I spent the warm week of spring break in Ithaca, lounging around in shorts and reading trashy best-sellers. Having read some positive reviews of the book The Commoner, by John Burnham Schwartz (Vintage Contemporaries, 2009), I decided to armchair travel to the royal compound in Japan.
The Commoner is a work of semi-historical-fiction, based on the life of Empress Michiko, the first commoner to marry into the Japanese imperial family. During her tenure as Crown Princess, the Empress had a break-down caused by anxiety and depression due to internal pressure at court. The Japanese court is known to be extremely insular, like most royal houses; Schwartz has spoken in interviews with The New York Times about his failure to garner much information about Michiko herself beyond musings on the internet and officially reported news.
Having family roots in China — a nation that has occasionally been at odds with Japan in war and culture — I preface this review by calling it what it is: ignorance criticizing further ignorance. However, regardless of background, if you have seen the film adaptation of the best-selling novel Memoirs of a Geisha, you may be familiar with the bizarre and profoundly off-putting alienation that The Commoner exudes. In the film version of Memoirs of a Geisha, which is supposed to be set in WWII Japan, we see Chinese actors (Zhang Ziyi, Gong Li) speaking English in San Francisco, directed by a white man in a film based on a novel by another American.
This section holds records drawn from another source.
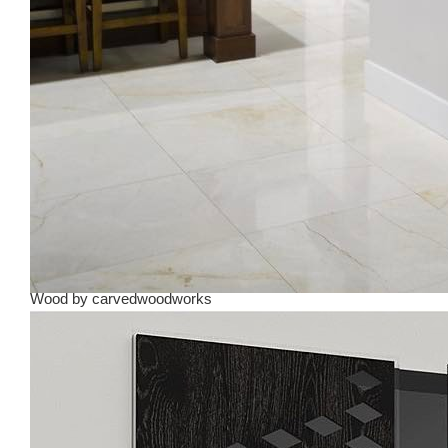
Wood
by
carvedwoodworks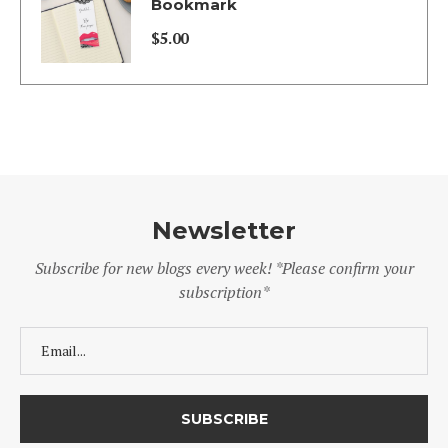
$5.00
Bookmark
through
$
5.00
$130.00
Newsletter
Subscribe for new blogs every week! *Please confirm your
subscription*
A veritable Japanese heart is notably missing from the body of the movie: filmmakers misguidedly believed that pseudo-Japanese accents and San Francisco’s Tea Garden would simulate Japan.
I believe that it is impossible for a work of any kind of fiction — film or literature — to be convincing and believable without deference to the world it inhabits. This is especially true for a work set in Japan, a nation that is extremely rich in tradition but hard to penetrate or understand for outsiders. The Commoner fails because of this: I found the book lacking in real rigor. Schwartz’s extreme alienation from the culture results in a book without much detail or depth, and it reads like a report of the famous events with some superficial gesticulation — the social hierarchy of Japan, which should be the foundation for the novel, is barely explored. The novel seems a pale shadow of the struggle Michiko Shoda had to undergo. His fictional fairy-tale ending for the story (which is extremely Western in its priorities) is disrespectful to Michiko and Crown Princess Masako’s choice to fulfill their duty. Ultimately, The Commoner presents a façade of Japanese culture superficially appropriated for the American best-seller market.